By CityTownInfo.com Staff
September 3, 2009
A national study released early this week indicates that professors are open to teaching online courses but feel they are not receiving enough support.
The study, entitled "The Paradox of Faculty Voices: Views and Experiences with Online Learning," was released by the Association of Public and Land-Grant Universities and the Sloan National Commission on Online Learning. It was based on responses from more than 10,700 faculty members at 69 public colleges and universities throughout the country.
"I think it's a call to action," said Jack Wilson, president of the University of Massachusetts and chair of the Sloan online learning commission, who was quoted in Inside Higher Ed. "The leadership of universities has been trying to understand exactly how [online education] fits into their strategic plans, and what this shows is that faculty are ahead of the institutions in these online goals."
On the average, faculty respondents noted that public universities failed to provide enough support for online course development and delivery, protection of intellectual property, incentives for developing and delivering online courses, and consideration of online teaching activity with regards to tenure and promotion decisions.

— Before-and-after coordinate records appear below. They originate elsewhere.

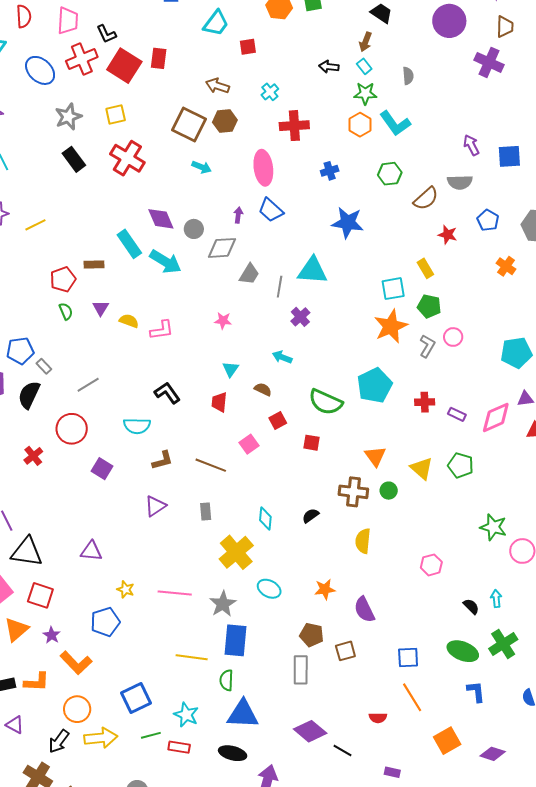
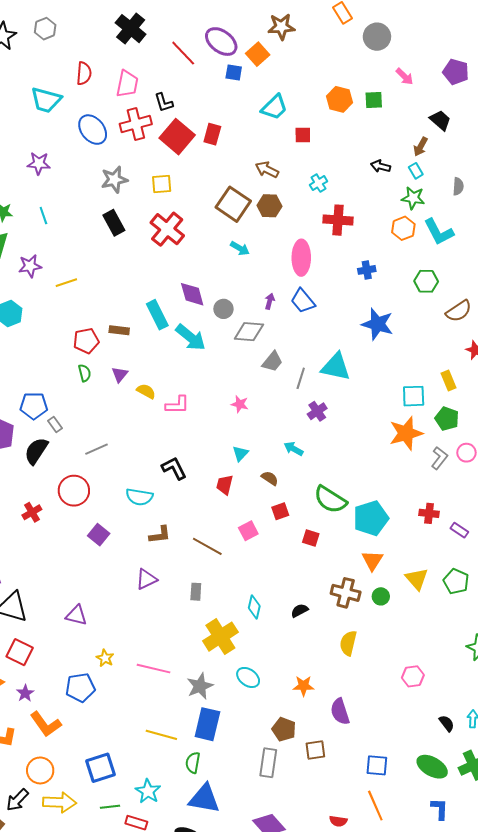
cyan pentagon: (375, 385) -> (371, 518), moved

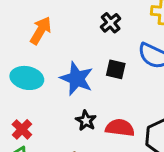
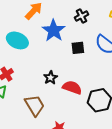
black square: (116, 69) -> (78, 48), turned -32
blue star: (77, 79) -> (54, 31), moved

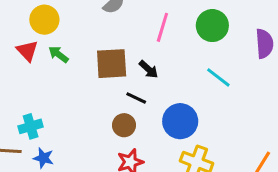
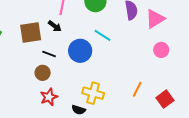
black arrow: (149, 69) -> (55, 26), moved
blue circle: (180, 121) -> (80, 51), moved

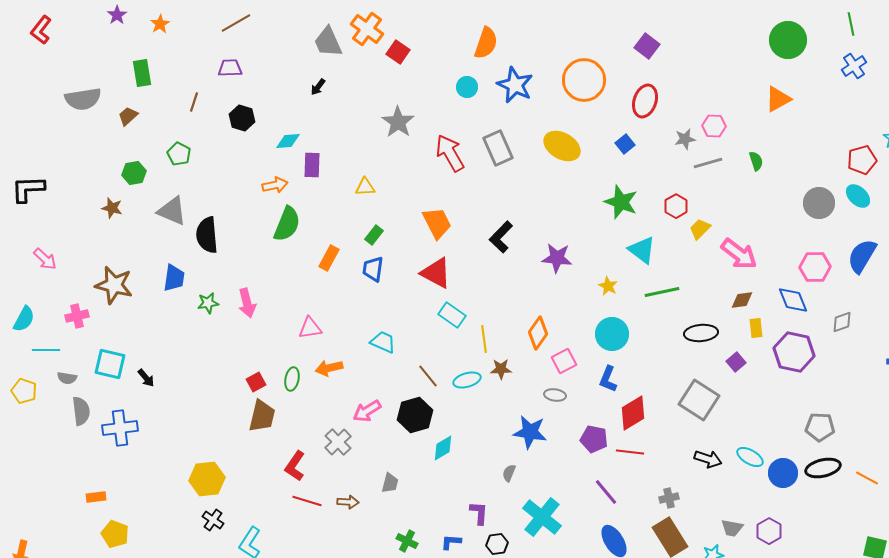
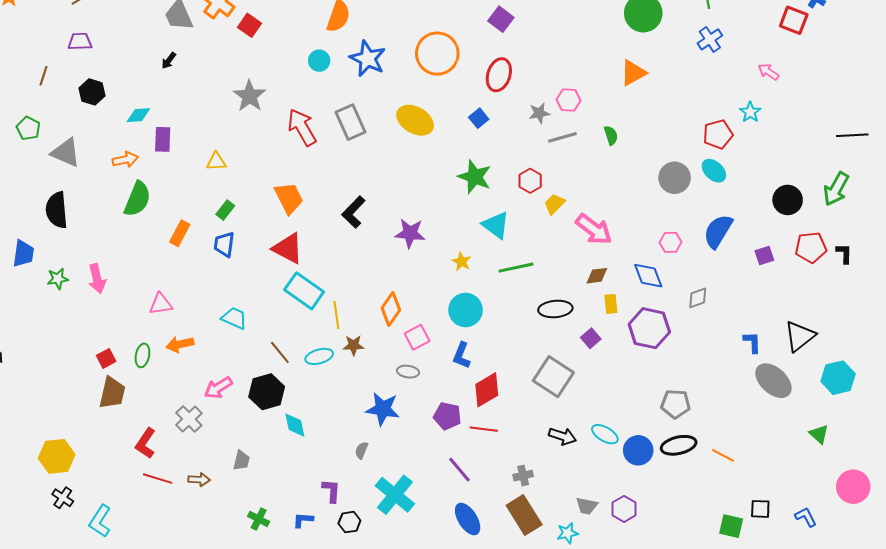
gray triangle: (172, 211) -> (66, 152), moved
pink hexagon: (815, 267) -> (670, 242), size x0.7
cyan rectangle: (452, 315) -> (304, 291), size x1.4
cyan diamond: (443, 448) -> (295, 425), turned -72

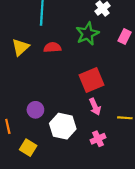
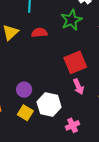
pink cross: (98, 139) -> (73, 125), moved
yellow square: (28, 148) -> (25, 113), moved

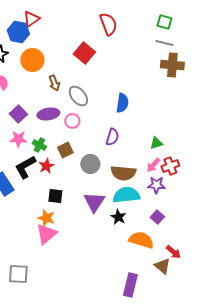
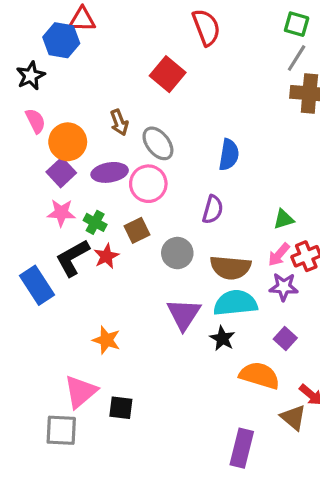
red triangle: (31, 19) -> (82, 19), turned 36
gray line: (164, 43) -> (297, 58), turned -72
orange circle: (32, 60) -> (68, 142), moved
pink circle: (72, 121) -> (148, 184), size x1.5
black square: (55, 196) -> (121, 408), moved
pink triangle: (46, 234) -> (81, 392), moved

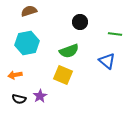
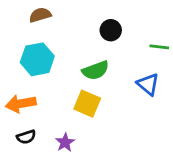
orange arrow: (15, 75) -> (21, 104), size x1.5
purple star: (40, 96) -> (65, 142), moved
black semicircle: (19, 99) -> (26, 137), turned -32

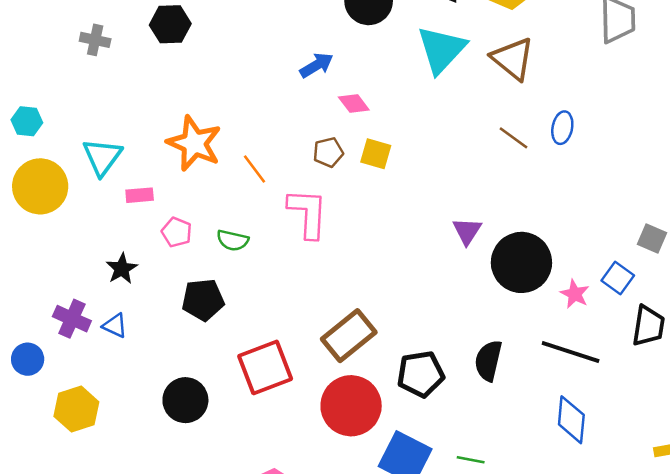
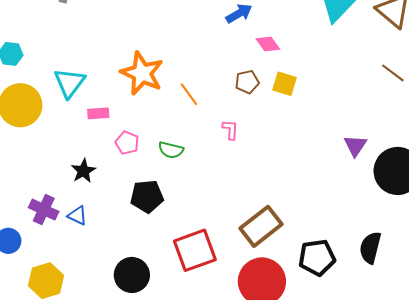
pink L-shape: (308, 213) -> (230, 130), size x0.5

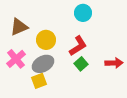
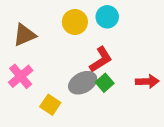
yellow circle: (46, 40) -> (75, 22), moved
gray ellipse: (43, 64) -> (83, 83), moved
yellow square: (39, 81) -> (50, 105), turned -35

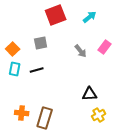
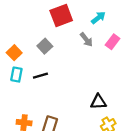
gray square: (41, 43) -> (45, 46), turned -32
pink rectangle: (105, 47) -> (113, 42), moved
gray arrow: (81, 51) -> (86, 40), moved

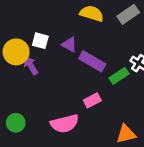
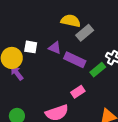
gray rectangle: (128, 14) -> (85, 33), moved
purple arrow: (31, 65) -> (17, 73), moved

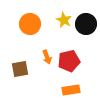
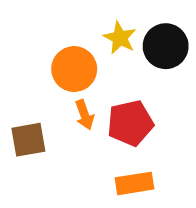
orange circle: (30, 24) -> (74, 69), moved

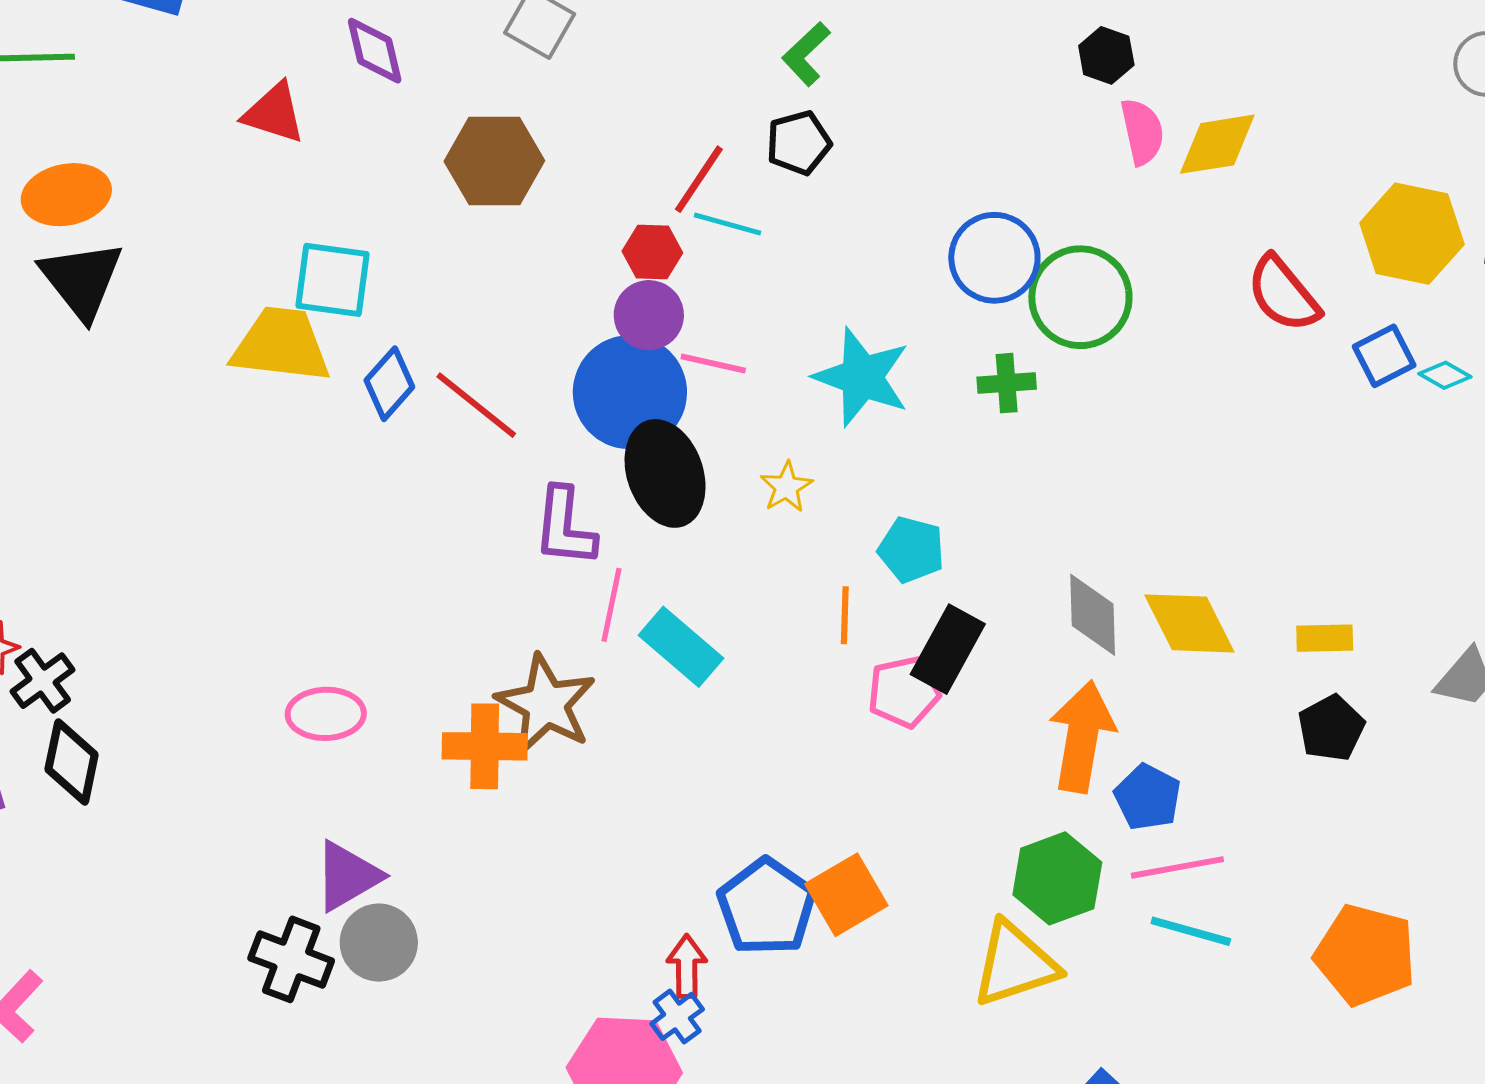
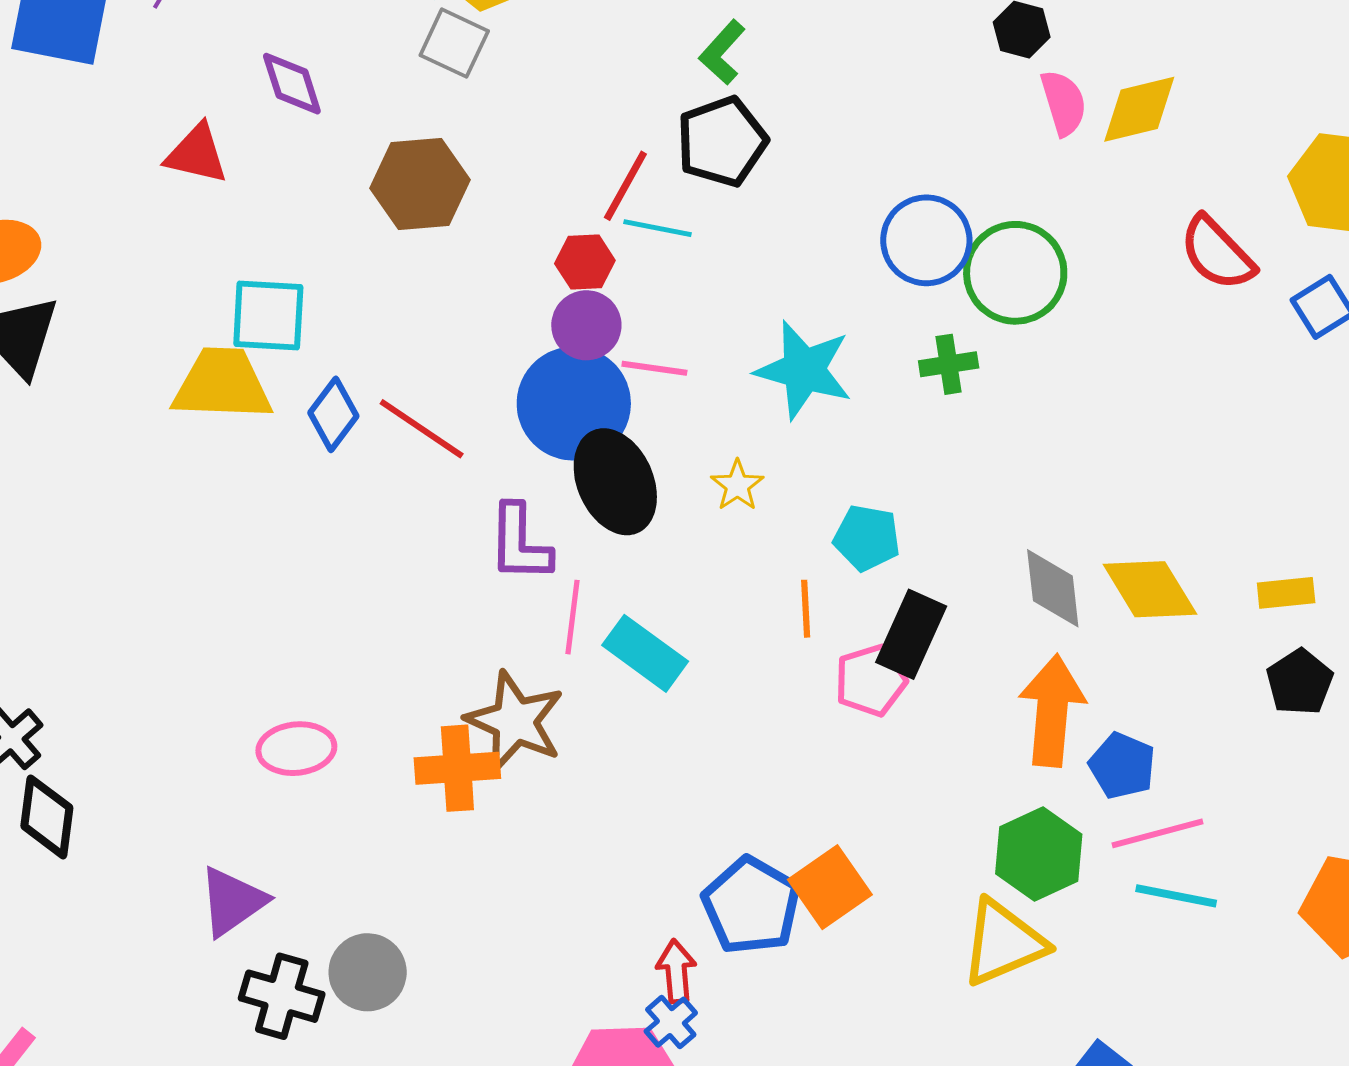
black pentagon: (799, 143) -> (722, 141), size x1.4
purple triangle: (347, 876) -> (232, 901), moved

Nevertheless, more than a third of respondents said they had developed and taught an online course, regardless of seniority or tenure status. "Contrary to popular myths," noted Wilson, "faculty at all ages and levels are participating."
The Chronicle of Higher Education points out some troubling conclusions in the study: The majority of faculty respondents felt that online learning is inferior or somewhat inferior to face-to-face learning. While the majority of professors who taught or developed an online course felt that the medium was as good or better than traditional courses, a startling 48 percent still felt that online courses were inferior.
Moreover, survey respondents noted that teaching online requires more effort than teaching face-to-face. "Faculty who get involved in online teaching have to be more reflective about their teaching," Wilson explained in Inside Higher Ed. Professors who teach online courses need to be more organized with lecture notes and materials, for example.
Yet despite the challenges and drawbacks, the study indicated that the majority of respondents have recommended online courses to their students, and cited student needs as a primary reason.
"The access issues trump everything else," noted Jeff Seaman, author of the report, who was quoted in the Chronicle. "The ability to get somebody in a course that they would not ordinarily be able to take, to finish that degree, to pursue that career, to do whatever, is sufficient."